# Cones or Cylinders are Equal iff Bases are Reciprocally Proportional to Heights

## Theorem

In the words of Euclid:

In equal cones and cylinders the bases are reciprocally proportional to the heights; and those cones and cylinders in which the bases are reciprocally proportional to the heights are equal.

## Proof

Let there be cones and cylinders which are similar.

Let the circles $\map c {ABCD}$ and $\map c {EFGH}$ be their bases.

Let $KL$ and $MN$ be the axes of the cones and cylinders.

Let $L$ and $N$ be the apices of the cones.

Thus:

let $KL$ be the height of the cone $\map c {ABCDL}$ and the cylinder $AO$
let $MN$ be the height of the cone $\map c {EFGHM}$ and the cylinder $EP$.

It is to be shown that:

$\map c {ABCD} : \map c {EFGH} = MN : KL$

That is, the bases of the cones and cylinders are reciprocally proportional to their heights.

Either $LK = MN$ or $LK \ne MN$.

First suppose $LK = MN$.

We have that $AO = EP$.

$\map c {ABCD} = \map c {EFGH}$

Thus:

$\map c {ABCD} : \map c {EFGH} = MN : KL$

Without loss of generality, suppose $LK \ne MN$.

Suppose $MN > LK$.

Let $QN$ be cut off from $MN$ equal to $KL$.

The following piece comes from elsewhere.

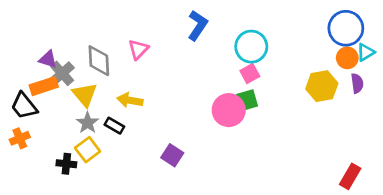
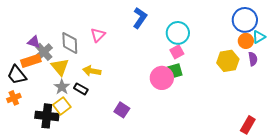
black cross: (66, 164) -> (47, 116), size x1.6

Let the cylinder $EP$ be cut by the plane $TUS$ through $Q$ parallel to the planes holding the circles $\map c {EFGH}$ and $\map c {RP}$.

Let the cylinder $ES$ be described with the circle $\map c {EFGH}$ as its base and with height $NQ$.

We have that the cylinder $AO$ equals the cylinder $EP$.

$AO : ES = EP : ES$
$AO : ES = \map c {ABCD} : \map c {EFGH}$
$EP : ES = MN : QN$
$\map c {ABCD} : \map c {EFGH} = MN : QN$

But:

$QN = KL$

Therefore:

$\map c {ABCD} : \map c {EFGH} = MN : KL$

Therefore in the cylinders $AO$ and $EP$, the bases are reciprocally proportional to their heights.

$\Box$

Let the bases of the cylinders $AO$ and $EP$ be reciprocally proportional to their heights:

$\map c {ABCD} : \map c {EFGH} = MN : KL$

It is to be proved that cylinders $AO$ and $EP$ are equal.

Let $QN$ be cut off from $MN$ equal to $KL$.

Let the cylinder $EP$ be cut by the plane $TUS$ through $Q$ parallel to the planes holding the circles $\map c {EFGH}$ and $\map c {RP}$.

Let the cylinder $ES$ be described with the circle $\map c {EFGH}$ as its base and with height $NQ$.

We have that $KL = QN$.

Thus:

$\map c {ABCD} : \map c {EFGH} = MN : QN$
$\map c {ABCD} : \map c {EFGH} = AO : ES$
$MN : QN = EP : ES$
$AO : ES = EP : ES$
$AO = EP$

$\blacksquare$

## Historical Note

This proof is Proposition $15$ of Book $\text{XII}$ of Euclid's The Elements.